WHAT YOU HAVE TO DO - Only these lines of the data below are wanted: the one with "Mica Liberta-Smith ist ein nichtbinärer", the one with "Bariton aus Cardiff. Mica besuchte das", and any lines between them, each repeated exactly.

· · · · · · ·

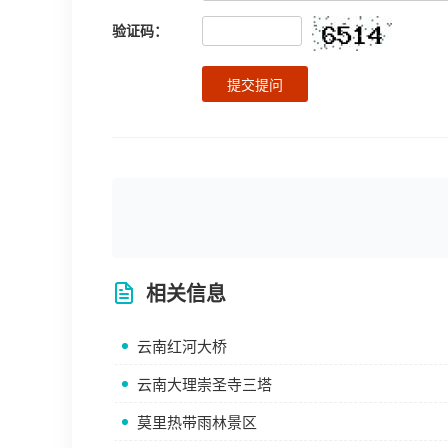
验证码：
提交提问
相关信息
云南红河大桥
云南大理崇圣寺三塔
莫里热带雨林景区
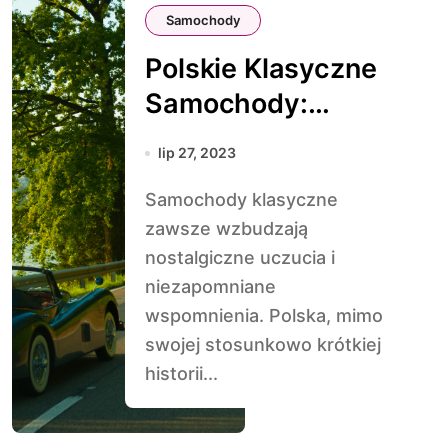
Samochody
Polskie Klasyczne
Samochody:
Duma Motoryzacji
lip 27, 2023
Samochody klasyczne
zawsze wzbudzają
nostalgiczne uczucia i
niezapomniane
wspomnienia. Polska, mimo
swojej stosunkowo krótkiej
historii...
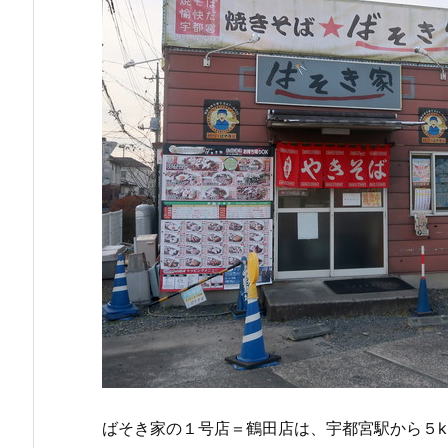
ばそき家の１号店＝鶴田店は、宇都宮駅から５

· · · · · · ·

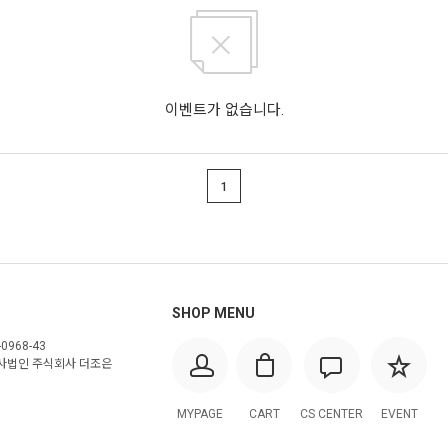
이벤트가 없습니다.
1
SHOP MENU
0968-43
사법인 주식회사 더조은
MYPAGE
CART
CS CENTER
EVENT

· · · · · · ·

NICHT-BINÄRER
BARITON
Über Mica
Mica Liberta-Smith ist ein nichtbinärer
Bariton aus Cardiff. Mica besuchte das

· · · · · · ·

SOLUTION TO THE EXERCISE -
Mica Liberta-Smith ist ein nichtbinärer
Bariton aus Cardiff. Mica besuchte das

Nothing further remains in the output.